(Saved entries)
************
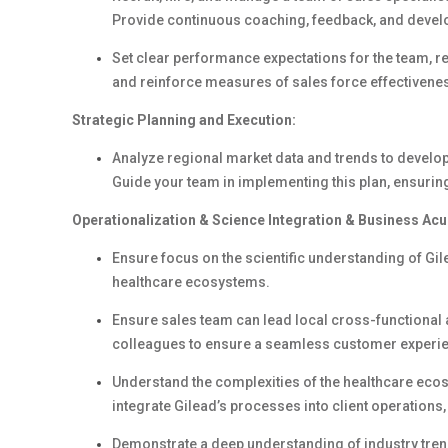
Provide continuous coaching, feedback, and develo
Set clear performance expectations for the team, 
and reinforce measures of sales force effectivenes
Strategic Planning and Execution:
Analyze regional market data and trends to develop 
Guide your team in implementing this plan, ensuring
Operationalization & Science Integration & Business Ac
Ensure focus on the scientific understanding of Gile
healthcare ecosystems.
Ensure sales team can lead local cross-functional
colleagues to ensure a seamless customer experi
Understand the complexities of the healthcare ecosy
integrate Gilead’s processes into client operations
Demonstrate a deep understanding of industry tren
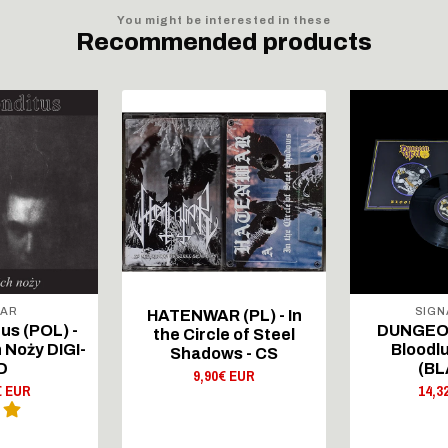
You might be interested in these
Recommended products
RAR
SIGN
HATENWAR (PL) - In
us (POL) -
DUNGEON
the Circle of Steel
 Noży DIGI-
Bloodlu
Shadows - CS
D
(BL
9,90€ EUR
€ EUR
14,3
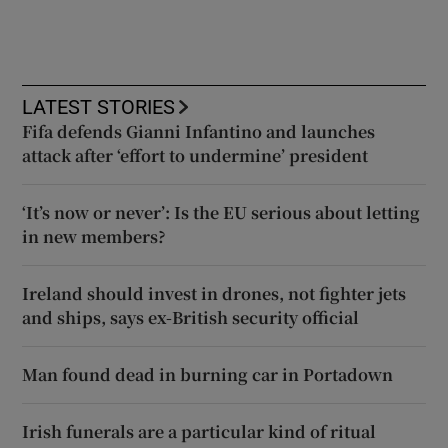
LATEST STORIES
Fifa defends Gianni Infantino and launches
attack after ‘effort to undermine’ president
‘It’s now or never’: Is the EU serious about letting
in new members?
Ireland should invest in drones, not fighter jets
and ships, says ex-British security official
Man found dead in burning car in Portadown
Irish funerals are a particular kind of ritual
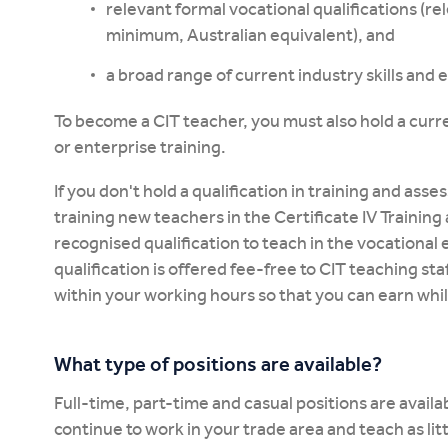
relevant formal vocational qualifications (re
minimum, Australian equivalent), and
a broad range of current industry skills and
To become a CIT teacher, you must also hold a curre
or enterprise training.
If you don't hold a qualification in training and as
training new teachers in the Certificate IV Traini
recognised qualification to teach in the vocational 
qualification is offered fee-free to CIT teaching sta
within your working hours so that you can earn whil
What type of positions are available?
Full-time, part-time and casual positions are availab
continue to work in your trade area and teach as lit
************
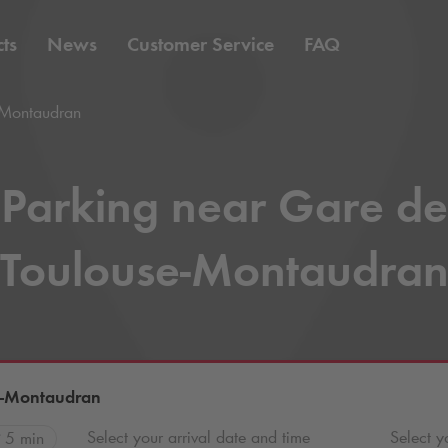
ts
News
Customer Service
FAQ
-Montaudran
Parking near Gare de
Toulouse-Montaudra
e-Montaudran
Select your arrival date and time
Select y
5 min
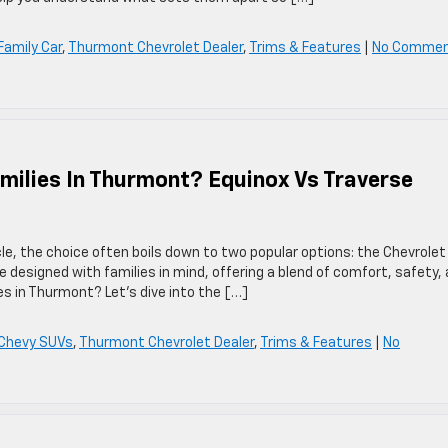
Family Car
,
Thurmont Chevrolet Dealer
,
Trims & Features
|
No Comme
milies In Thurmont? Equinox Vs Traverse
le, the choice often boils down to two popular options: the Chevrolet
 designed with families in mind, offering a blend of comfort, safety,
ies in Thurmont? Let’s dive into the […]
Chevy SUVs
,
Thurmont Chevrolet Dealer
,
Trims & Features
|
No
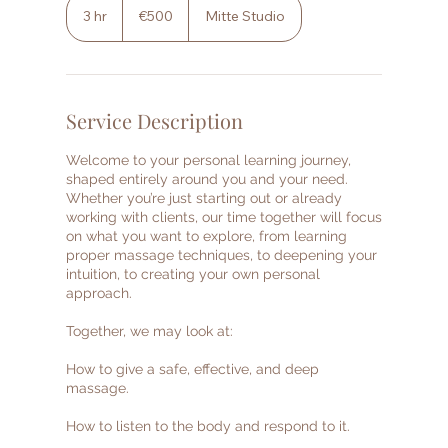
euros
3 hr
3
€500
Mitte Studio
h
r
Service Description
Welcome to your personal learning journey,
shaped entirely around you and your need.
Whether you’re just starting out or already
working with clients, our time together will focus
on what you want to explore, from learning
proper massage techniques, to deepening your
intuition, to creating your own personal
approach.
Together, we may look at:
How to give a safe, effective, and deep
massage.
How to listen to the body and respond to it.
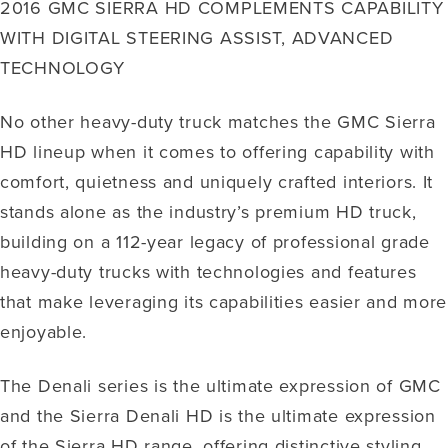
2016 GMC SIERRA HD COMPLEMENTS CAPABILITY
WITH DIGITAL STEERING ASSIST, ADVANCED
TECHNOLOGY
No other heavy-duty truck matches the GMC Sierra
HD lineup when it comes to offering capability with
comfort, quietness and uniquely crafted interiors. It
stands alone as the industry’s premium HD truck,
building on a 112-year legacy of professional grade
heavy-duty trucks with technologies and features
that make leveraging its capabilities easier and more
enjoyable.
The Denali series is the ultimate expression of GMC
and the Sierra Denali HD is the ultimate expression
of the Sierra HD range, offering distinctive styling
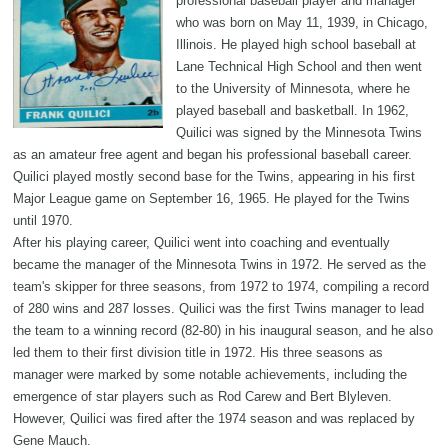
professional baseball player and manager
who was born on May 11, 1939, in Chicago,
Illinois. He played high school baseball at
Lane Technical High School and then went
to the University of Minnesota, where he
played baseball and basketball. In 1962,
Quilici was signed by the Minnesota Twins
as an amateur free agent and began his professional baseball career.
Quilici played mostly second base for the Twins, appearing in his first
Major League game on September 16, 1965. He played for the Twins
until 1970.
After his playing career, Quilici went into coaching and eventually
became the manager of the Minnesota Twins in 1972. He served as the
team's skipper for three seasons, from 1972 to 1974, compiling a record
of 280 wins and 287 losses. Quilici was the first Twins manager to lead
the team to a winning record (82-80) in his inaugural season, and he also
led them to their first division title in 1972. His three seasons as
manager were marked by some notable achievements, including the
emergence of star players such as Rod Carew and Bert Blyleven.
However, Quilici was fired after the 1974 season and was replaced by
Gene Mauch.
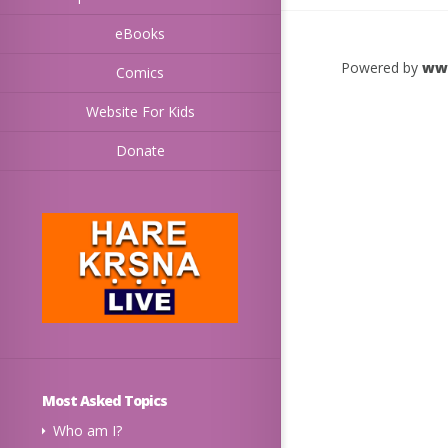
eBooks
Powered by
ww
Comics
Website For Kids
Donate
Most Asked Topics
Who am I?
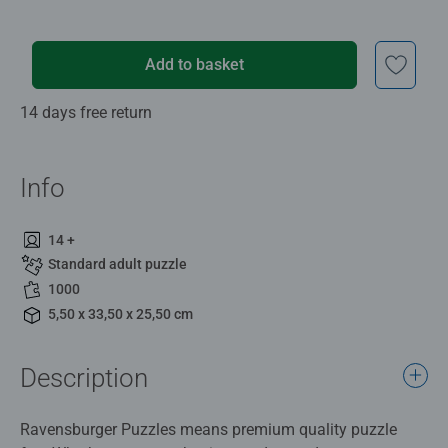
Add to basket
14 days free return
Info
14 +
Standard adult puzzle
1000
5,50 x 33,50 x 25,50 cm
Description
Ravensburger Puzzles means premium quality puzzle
************
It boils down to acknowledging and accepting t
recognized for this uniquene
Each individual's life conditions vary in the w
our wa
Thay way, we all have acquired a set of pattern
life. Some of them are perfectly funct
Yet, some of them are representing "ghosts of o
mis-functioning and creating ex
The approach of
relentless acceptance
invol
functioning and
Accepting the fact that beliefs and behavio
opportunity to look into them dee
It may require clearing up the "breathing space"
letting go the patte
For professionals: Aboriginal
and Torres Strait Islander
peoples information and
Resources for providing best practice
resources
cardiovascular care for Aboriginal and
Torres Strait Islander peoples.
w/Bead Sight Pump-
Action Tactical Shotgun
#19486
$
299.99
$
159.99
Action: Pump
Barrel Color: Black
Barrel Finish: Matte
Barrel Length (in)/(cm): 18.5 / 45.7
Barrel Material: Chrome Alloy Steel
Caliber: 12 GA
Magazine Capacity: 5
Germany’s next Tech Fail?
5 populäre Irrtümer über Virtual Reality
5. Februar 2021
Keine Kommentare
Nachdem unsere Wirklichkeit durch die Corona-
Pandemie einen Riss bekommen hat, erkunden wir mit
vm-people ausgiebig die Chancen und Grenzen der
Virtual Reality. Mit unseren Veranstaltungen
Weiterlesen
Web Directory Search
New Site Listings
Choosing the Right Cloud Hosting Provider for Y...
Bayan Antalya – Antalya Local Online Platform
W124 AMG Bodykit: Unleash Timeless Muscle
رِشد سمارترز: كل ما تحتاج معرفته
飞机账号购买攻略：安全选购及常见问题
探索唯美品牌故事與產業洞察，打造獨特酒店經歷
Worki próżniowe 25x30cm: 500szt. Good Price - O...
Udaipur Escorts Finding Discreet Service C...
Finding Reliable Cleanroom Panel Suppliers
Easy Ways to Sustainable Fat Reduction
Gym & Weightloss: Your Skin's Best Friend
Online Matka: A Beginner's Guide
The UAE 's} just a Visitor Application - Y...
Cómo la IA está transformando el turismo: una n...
************
EXERCISE PROMPT:
Lines from the one above containing "Operationalization & Science" down to the one containing "Fifa defends Gianni Infantino and launches" should be transcribed exactly, with both ends kept and no pictures.

TASK RESPONSE:
Operationalization & Science Integration & Business Ac
Ensure focus on the scientific understanding of Gile
healthcare ecosystems.
Ensure sales team can lead local cross-functional
colleagues to ensure a seamless customer experi
Understand the complexities of the healthcare ecosy
integrate Gilead’s processes into client operations
Demonstrate a deep understanding of industry tren
You might be interested in these
Recommended products
RAR
SIGN
HATENWAR (PL) - In
us (POL) -
DUNGEON
the Circle of Steel
 Noży DIGI-
Bloodlu
Shadows - CS
D
(BL
9,90€ EUR
€ EUR
14,3
LATEST STORIES
Fifa defends Gianni Infantino and launches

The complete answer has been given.